= Task description =
Reproduce verbatim the line where "автомобилистов и жителей отдаленного спальн" occurs, along with all following lines down to the last line of the data.

= Task input =
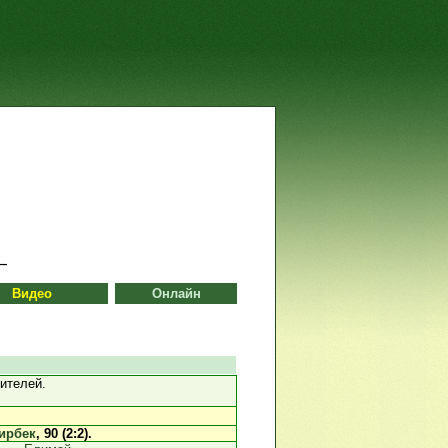
Видео
Онлайн
ителей.
ирбек
, 90 (2:2).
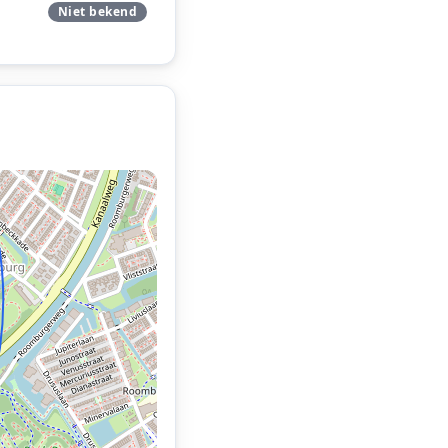
Niet bekend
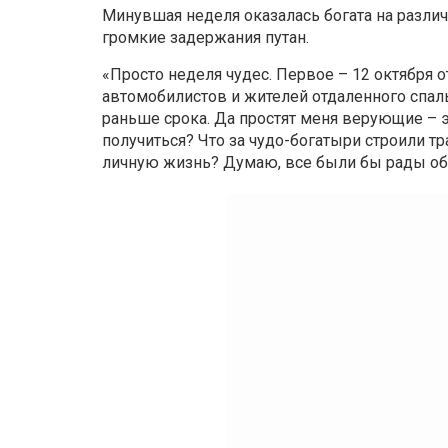
Минувшая неделя оказалась богата на разли
громкие задержания путан.
«Просто неделя чудес. Первое – 12 октября 
автомобилистов и жителей отдаленного спальн
раньше срока. Да простят меня верующие – э
получиться? Что за чудо-богатыри строили т
личную жизнь? Думаю, все были бы рады объя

= Problem solution =
автомобилистов и жителей отдаленного спальн
раньше срока. Да простят меня верующие – э
получиться? Что за чудо-богатыри строили т
личную жизнь? Думаю, все были бы рады объя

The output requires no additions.